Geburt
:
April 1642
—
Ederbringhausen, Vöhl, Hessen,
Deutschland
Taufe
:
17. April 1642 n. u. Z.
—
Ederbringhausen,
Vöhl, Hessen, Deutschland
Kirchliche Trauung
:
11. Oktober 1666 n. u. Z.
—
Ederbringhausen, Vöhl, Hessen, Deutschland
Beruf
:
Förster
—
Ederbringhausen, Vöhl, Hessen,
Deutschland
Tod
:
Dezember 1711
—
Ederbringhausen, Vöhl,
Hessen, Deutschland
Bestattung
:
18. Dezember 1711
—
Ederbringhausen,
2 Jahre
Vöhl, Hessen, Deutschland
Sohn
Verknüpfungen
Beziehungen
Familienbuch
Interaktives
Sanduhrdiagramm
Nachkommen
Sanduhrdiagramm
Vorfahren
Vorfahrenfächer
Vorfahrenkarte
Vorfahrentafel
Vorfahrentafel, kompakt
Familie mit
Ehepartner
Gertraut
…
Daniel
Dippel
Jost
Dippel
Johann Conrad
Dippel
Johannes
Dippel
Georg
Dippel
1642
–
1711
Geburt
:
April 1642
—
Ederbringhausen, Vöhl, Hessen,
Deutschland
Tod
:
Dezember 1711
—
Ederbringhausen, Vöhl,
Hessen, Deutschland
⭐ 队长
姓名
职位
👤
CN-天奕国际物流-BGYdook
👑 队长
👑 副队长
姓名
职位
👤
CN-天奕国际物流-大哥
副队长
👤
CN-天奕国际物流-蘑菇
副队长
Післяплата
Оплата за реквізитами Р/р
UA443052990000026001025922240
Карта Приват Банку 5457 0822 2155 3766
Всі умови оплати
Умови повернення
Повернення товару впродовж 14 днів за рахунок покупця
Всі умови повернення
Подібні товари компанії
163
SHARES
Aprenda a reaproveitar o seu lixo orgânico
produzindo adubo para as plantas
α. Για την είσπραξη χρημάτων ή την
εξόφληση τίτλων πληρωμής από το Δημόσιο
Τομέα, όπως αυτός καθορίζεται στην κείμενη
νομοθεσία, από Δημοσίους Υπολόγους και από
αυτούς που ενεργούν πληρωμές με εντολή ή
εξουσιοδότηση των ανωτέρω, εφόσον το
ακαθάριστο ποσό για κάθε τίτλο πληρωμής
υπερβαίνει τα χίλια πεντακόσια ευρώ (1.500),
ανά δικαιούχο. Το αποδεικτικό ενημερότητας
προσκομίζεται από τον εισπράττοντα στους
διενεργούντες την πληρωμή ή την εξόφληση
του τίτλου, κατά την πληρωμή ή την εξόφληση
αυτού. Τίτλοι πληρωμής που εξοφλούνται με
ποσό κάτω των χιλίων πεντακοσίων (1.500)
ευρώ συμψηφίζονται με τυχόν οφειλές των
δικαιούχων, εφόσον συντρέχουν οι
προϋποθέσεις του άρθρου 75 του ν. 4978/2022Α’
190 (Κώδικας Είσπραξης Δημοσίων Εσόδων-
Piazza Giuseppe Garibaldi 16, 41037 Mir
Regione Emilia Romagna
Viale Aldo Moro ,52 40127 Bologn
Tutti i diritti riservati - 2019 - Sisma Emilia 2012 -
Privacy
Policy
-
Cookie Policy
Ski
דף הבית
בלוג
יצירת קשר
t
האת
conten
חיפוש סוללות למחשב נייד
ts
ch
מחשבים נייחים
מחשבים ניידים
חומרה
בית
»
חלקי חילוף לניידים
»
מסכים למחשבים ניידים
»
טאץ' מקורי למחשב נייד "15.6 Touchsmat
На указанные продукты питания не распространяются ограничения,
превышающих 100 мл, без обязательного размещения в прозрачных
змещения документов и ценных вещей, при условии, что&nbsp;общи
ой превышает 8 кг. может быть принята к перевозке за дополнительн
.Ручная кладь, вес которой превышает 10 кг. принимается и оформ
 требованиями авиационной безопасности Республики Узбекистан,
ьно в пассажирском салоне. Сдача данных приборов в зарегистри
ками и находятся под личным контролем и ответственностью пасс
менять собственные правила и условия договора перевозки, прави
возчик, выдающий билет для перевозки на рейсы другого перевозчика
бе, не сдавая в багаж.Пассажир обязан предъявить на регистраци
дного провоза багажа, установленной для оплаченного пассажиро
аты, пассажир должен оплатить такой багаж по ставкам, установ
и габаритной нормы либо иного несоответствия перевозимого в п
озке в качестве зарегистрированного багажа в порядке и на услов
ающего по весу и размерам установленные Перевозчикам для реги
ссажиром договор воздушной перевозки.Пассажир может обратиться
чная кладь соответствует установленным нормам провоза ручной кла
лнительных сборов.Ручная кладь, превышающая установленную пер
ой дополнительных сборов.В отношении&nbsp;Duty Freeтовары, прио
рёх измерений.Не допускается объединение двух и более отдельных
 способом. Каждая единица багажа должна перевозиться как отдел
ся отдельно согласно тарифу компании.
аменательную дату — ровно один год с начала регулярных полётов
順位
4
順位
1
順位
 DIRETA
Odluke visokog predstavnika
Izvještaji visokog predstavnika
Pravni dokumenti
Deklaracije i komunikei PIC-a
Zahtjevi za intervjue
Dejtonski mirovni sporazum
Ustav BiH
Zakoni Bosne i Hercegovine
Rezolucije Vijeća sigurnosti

● ● ● ● ●

• The task
When a line contains the string "Emilia", copy it from the records.

• Task output
Regione Emilia Romagna
Tutti i diritti riservati - 2019 - Sisma Emilia 2012 -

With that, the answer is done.